Start of Recorded information
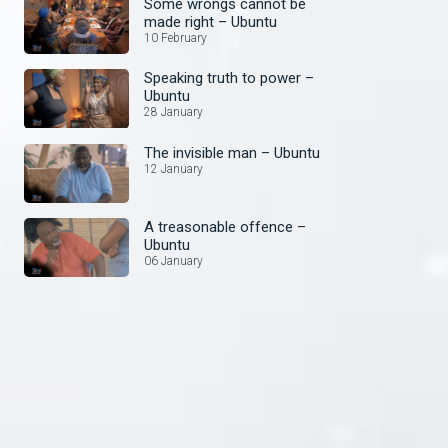
Some wrongs cannot be
made right – Ubuntu
10 February
Speaking truth to power –
Ubuntu
28 January
The invisible man – Ubuntu
12 January
A treasonable offence –
Ubuntu
06 January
End of Recorded information
- [Problem]: Only the lines from the one containing "The invisible man – Ubuntu" to the end of the records should be repeated, exactly as they appear.

- [Answer space]:
The invisible man – Ubuntu
12 January
A treasonable offence –
Ubuntu
06 January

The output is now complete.